**Exercise goal**
From the entries below, please gather each line containing the string "Library".
====== Working data ======
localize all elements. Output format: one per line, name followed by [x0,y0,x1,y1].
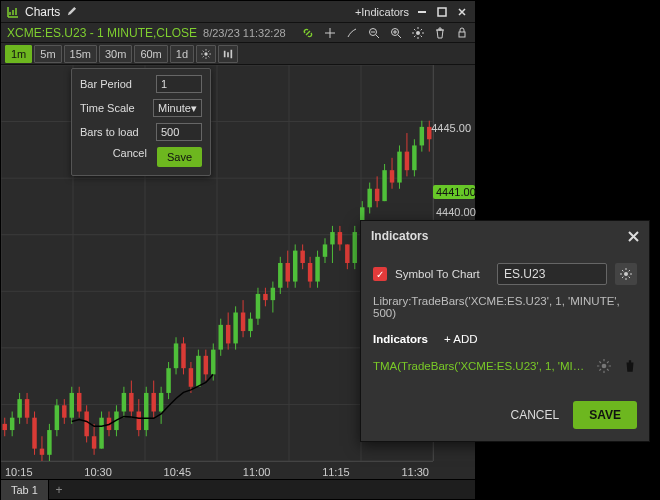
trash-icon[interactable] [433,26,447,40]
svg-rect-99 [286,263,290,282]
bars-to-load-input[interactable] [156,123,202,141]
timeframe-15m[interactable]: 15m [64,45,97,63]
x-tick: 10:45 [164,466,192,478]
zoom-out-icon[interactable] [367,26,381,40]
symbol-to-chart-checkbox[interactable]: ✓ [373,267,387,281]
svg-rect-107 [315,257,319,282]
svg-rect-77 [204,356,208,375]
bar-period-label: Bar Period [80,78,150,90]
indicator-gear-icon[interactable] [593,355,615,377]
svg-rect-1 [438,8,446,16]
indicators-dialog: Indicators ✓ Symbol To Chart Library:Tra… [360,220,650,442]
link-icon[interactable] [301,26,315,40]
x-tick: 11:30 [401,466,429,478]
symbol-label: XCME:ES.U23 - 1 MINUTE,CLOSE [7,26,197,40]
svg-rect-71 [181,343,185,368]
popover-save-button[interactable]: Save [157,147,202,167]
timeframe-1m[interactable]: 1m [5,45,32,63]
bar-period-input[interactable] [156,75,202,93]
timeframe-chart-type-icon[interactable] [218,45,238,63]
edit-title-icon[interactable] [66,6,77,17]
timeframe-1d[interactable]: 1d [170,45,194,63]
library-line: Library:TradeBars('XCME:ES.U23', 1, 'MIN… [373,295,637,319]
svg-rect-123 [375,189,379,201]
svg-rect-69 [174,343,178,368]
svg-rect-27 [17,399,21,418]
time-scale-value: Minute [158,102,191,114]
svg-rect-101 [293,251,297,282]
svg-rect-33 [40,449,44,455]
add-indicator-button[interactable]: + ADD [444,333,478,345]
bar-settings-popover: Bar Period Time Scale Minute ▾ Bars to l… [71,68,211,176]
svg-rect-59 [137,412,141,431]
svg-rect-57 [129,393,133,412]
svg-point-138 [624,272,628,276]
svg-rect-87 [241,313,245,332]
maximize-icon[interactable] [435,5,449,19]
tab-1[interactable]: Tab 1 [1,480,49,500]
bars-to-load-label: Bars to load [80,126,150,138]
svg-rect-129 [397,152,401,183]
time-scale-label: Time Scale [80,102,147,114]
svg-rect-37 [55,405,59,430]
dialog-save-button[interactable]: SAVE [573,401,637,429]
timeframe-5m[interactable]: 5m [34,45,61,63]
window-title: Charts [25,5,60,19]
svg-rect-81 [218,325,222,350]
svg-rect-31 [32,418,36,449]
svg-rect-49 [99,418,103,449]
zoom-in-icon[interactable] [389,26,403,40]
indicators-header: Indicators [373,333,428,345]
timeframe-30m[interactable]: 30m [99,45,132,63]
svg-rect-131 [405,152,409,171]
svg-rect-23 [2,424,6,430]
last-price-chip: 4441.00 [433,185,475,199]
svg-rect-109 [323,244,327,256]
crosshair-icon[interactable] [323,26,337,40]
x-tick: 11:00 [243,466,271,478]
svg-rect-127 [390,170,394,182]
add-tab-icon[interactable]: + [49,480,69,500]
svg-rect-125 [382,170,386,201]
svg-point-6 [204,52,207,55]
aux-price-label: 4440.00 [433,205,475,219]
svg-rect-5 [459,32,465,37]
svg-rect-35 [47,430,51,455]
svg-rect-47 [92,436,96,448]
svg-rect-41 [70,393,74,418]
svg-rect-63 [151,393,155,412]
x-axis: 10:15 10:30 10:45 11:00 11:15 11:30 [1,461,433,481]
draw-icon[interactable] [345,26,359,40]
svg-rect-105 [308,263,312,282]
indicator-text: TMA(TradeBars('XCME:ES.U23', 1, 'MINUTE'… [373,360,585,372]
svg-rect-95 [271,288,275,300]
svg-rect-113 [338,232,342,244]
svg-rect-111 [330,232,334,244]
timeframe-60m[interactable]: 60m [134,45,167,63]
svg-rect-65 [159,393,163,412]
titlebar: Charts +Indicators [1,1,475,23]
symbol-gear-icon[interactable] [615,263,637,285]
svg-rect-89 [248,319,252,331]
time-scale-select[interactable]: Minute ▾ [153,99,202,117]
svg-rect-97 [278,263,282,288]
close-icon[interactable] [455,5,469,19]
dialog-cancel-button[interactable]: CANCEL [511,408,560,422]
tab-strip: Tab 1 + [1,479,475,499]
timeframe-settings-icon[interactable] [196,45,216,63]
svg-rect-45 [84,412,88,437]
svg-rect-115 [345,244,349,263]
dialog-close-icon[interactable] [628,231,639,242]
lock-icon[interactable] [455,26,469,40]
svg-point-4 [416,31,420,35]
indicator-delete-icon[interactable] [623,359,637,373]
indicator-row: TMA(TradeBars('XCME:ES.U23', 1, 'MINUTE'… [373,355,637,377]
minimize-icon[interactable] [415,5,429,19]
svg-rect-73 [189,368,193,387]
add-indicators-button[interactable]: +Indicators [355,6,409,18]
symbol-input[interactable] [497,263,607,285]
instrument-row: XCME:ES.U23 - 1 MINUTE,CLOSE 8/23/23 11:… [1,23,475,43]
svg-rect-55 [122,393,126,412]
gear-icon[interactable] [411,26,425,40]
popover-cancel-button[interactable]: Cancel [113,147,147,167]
======
**Written answer**
indicators-dialog: Indicators ✓ Symbol To Chart Library:Tra… [360,220,650,442]
library-line: Library:TradeBars('XCME:ES.U23', 1, 'MIN… [373,295,637,319]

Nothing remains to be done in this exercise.